Annie felt a surge of absolute delight. She was blessed not only with a beautiful day and gorgeous surroundings, but with the best of companions. Annie eschewed sentimentalism, of course, just like Tommy and Tuppence in
Partners in Crime,
that delightful collection of short stories in which Christie parodied then-fashionable fictional detectives, including Sherlock Holmes, Father Brown, Reggie Fortune, and even her own Poirot. Annie leaned an elbow on the breakfast table, cupped her chin in hand, and admired her husband, or what she could see of him over the newspaper. Actually, Max and Tommy had a good deal in common, despite their transatlantic differences: good looks but not
too
handsome, good humor but with plenty of steel beneath, good intentions but
never
sappy.

She beamed at the newspaper. A hell of a guy.

Annie almost told him so. But Max was so accustomed to admiration (honestly, Laurel treated him like a crown prince, which got to be a little old) that she broke off in midsentence.

“Max, you’re—”

He lowered the newspaper and looked at her inquiringly.

She regrouped and asked briskly, “What are your plans this morning?”

He folded the paper, stretched, and reached for the coffee. “Whatever,” he said agreeably. “Do you want me to help Ingrid at the registration table? Or should I make sure our official hostess feels properly pampered? Or shall I mingle and be friendly?”

Annie lifted her cup for a refill, then checked her watch. Just past eight. Although she loved leisurely breakfasts with Max, there was much to do this morning. “Lady Gwendolyn, by all means. I’m sure she’s used to lots of attention.”

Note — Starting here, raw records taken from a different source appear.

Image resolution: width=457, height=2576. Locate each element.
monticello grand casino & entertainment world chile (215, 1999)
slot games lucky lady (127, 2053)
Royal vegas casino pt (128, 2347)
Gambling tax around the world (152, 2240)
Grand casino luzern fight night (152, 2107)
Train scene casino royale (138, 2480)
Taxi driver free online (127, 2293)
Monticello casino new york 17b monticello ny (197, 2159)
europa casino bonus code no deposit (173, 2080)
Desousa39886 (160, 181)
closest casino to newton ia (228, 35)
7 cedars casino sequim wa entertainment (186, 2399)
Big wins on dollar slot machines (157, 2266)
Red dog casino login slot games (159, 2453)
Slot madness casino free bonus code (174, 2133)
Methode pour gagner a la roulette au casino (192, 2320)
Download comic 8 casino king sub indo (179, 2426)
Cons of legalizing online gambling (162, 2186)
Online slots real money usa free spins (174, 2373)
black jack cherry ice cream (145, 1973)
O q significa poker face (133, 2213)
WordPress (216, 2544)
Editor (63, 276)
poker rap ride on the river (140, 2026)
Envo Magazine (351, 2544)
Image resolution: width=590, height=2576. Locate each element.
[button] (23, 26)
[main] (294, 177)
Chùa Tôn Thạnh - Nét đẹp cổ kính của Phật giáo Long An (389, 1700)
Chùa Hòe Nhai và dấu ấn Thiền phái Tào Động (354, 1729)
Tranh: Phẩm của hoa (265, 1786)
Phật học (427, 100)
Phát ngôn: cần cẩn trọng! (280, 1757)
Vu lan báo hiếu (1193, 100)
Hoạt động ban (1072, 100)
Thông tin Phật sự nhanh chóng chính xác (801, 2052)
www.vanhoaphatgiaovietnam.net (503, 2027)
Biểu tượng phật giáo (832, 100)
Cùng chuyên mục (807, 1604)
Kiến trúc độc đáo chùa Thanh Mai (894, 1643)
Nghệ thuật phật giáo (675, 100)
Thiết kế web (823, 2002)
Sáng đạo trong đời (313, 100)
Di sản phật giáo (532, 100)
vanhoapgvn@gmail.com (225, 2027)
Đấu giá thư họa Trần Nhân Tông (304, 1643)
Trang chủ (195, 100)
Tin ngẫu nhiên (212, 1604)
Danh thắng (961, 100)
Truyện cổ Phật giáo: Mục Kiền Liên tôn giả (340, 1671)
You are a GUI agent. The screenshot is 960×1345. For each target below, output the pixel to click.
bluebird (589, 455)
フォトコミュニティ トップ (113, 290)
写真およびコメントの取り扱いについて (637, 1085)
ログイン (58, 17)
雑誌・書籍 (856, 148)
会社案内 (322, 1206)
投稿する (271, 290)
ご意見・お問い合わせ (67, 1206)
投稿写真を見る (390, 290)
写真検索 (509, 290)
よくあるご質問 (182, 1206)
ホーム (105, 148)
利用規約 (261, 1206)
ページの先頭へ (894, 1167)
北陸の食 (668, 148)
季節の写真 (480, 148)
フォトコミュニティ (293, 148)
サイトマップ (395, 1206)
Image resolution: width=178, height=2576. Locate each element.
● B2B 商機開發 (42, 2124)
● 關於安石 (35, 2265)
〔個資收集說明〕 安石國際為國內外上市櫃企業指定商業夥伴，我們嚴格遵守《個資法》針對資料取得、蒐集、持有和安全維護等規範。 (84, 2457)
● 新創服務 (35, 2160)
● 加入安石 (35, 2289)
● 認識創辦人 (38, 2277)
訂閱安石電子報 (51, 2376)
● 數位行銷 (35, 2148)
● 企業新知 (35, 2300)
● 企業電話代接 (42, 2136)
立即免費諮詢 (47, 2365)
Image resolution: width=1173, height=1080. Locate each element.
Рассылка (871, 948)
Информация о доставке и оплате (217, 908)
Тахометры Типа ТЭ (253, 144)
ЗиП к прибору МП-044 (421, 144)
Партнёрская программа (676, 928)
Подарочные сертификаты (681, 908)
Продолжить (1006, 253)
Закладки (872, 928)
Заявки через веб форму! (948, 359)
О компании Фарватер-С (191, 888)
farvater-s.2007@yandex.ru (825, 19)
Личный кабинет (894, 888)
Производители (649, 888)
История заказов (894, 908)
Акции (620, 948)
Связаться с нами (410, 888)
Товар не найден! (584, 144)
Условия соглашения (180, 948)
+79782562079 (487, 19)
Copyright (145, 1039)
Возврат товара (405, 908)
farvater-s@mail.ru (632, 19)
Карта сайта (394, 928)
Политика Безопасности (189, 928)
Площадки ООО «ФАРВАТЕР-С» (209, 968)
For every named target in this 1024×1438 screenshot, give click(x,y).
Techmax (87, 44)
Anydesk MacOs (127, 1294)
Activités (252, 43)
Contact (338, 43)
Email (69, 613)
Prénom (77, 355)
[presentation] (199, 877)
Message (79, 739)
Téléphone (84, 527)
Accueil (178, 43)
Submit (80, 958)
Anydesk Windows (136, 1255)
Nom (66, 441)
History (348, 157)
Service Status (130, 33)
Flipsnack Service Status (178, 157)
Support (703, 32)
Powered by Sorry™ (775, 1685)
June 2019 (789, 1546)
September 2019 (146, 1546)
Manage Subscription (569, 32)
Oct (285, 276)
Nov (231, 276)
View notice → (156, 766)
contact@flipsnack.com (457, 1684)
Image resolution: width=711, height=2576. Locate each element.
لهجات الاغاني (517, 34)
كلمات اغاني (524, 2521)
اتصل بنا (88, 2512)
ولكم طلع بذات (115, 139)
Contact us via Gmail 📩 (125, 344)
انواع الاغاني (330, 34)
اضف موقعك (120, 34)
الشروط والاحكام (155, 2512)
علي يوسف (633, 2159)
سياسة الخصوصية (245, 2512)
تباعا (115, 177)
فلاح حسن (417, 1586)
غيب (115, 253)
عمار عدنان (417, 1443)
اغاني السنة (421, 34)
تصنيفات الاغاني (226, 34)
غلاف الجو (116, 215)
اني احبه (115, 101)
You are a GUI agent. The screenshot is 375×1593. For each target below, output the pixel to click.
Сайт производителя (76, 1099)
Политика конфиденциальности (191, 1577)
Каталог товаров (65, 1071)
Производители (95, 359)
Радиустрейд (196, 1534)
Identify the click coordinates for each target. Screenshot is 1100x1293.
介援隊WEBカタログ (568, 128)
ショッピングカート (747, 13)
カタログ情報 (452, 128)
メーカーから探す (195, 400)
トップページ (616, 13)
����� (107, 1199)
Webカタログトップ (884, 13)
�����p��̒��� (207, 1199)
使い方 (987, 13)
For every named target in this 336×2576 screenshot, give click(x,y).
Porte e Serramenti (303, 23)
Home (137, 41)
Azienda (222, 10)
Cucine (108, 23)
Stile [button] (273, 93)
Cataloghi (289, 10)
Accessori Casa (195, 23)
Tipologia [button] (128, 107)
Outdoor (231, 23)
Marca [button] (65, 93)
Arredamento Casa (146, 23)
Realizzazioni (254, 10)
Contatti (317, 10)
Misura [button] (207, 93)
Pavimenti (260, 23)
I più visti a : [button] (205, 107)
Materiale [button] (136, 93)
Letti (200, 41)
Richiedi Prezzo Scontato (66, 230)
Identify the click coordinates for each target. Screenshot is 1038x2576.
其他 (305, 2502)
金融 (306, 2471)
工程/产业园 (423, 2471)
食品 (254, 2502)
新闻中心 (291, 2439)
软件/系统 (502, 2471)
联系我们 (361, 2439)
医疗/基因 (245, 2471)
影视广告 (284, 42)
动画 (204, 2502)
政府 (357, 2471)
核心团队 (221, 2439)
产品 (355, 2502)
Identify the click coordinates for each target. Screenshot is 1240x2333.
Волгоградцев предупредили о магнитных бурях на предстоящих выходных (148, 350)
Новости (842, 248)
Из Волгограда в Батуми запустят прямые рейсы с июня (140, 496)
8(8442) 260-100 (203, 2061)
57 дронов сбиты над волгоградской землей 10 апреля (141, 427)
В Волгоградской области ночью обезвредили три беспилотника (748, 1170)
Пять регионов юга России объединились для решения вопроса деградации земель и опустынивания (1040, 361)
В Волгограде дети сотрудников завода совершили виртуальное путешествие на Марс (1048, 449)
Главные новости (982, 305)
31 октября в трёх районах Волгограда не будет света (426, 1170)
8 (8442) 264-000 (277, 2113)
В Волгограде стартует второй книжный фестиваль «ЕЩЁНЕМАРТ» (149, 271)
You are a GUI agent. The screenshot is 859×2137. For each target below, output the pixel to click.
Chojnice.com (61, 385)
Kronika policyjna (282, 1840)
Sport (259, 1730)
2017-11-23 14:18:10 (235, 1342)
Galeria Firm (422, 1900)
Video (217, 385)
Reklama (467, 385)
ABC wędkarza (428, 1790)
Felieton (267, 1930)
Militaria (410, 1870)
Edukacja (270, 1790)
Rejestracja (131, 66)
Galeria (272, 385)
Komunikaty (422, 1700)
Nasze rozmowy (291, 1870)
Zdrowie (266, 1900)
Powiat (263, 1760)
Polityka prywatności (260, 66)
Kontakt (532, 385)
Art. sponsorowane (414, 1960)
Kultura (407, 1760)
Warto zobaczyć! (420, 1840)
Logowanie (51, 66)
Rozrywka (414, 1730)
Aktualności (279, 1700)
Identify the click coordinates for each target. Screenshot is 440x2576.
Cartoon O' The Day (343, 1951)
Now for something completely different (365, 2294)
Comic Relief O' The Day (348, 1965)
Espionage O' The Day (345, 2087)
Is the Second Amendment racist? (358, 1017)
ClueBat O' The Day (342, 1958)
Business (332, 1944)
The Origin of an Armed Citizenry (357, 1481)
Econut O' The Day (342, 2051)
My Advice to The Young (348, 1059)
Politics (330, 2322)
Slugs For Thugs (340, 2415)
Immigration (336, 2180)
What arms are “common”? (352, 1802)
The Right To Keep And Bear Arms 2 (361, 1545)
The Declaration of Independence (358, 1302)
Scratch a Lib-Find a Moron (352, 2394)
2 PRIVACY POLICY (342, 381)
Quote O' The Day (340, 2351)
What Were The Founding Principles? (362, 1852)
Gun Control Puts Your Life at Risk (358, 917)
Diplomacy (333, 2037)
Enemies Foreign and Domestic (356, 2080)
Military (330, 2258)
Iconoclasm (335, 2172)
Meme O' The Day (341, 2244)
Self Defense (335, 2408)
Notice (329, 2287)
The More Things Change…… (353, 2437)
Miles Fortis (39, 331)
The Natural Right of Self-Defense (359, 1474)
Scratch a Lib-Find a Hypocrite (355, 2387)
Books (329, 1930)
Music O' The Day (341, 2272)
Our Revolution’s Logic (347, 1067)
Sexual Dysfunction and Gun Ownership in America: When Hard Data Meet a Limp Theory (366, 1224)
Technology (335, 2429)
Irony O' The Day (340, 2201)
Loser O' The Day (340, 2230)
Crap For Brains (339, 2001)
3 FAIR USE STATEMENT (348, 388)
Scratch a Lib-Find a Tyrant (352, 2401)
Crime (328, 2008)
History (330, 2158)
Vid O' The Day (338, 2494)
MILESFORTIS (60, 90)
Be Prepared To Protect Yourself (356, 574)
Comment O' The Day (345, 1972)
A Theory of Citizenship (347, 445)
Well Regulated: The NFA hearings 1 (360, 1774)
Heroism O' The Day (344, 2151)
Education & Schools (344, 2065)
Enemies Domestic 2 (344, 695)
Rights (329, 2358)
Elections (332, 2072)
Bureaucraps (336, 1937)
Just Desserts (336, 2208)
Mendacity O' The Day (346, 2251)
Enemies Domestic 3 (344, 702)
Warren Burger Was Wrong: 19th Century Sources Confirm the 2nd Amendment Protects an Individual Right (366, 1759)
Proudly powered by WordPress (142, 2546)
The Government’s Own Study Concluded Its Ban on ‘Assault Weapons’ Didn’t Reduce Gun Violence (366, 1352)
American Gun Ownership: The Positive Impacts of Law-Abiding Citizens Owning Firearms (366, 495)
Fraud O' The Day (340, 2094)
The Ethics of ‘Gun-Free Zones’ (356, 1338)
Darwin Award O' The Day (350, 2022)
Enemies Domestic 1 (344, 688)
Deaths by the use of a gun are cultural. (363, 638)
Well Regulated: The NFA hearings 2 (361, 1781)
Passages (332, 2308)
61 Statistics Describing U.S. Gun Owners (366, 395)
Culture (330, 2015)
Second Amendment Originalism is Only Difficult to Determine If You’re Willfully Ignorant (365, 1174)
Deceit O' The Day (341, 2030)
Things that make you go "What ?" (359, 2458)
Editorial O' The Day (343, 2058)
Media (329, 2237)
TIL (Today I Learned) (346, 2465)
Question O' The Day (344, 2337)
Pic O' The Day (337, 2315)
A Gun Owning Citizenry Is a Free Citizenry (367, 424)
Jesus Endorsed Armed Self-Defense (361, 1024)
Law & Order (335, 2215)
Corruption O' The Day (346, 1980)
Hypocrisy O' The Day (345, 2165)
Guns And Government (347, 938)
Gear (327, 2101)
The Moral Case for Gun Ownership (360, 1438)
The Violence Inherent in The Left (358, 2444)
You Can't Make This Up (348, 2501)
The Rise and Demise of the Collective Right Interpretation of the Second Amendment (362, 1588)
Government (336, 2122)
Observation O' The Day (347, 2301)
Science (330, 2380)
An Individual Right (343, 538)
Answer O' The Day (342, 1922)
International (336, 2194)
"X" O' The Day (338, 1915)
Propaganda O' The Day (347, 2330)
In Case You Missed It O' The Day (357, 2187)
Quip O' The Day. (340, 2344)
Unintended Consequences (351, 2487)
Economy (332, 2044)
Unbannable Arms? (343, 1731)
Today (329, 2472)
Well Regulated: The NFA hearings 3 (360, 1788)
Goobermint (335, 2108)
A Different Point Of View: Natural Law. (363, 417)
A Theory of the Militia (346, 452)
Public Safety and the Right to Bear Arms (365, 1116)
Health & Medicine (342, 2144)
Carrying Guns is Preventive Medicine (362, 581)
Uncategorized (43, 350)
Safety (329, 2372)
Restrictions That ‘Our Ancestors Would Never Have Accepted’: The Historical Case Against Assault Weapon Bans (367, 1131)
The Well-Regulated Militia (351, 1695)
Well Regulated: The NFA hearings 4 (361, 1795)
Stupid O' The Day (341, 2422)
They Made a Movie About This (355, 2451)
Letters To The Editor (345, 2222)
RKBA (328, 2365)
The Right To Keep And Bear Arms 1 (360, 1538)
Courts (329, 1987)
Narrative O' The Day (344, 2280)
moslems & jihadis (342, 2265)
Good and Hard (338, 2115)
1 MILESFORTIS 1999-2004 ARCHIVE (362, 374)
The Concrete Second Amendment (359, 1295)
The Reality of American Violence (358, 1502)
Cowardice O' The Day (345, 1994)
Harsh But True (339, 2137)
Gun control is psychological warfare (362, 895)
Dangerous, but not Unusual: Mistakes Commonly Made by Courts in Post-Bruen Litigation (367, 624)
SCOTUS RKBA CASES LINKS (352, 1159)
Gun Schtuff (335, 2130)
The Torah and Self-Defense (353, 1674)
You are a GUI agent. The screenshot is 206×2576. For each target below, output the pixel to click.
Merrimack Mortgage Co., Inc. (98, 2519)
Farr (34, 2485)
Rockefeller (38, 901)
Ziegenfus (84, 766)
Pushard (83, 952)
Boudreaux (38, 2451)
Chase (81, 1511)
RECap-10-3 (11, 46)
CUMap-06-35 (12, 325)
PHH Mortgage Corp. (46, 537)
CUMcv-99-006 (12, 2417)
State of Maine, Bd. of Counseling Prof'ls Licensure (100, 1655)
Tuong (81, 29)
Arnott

“I like her. Sprightly old gal.”

“You
haven’t spent the last ten months on the telephone with her, trying to field a half-dozen brilliant suggestions at once.” Honesty forced Annie to continue. “Not that they weren’t all wonderful ideas—but I don’t have the manpower to produce a Christie play, track down people who knew Christie personally and tape their reminiscences, coordinate a thirties fashion show, and direct the conference all at the same time.”

“Full of vim and vigor,” Max said admiringly. “She had a hell of a time yesterday. Cleaned the coconut shy out of Kewpie dolls. What will she
do
with the damned things?”

Annie didn’t respond to his lighthearted query. Instead, she said soberly, “She looks almost like a Kewpie doll herself, all softness and curves, and she sounds so genial. But, Max, there’s an underlying toughness—or maybe it’s strength of character. I have a feeling that when she looks, she really sees. Yet her good humor is real—not because she sees life as sweet and light but
in spite
of the fact that she knows full well how dreadful the world can be.”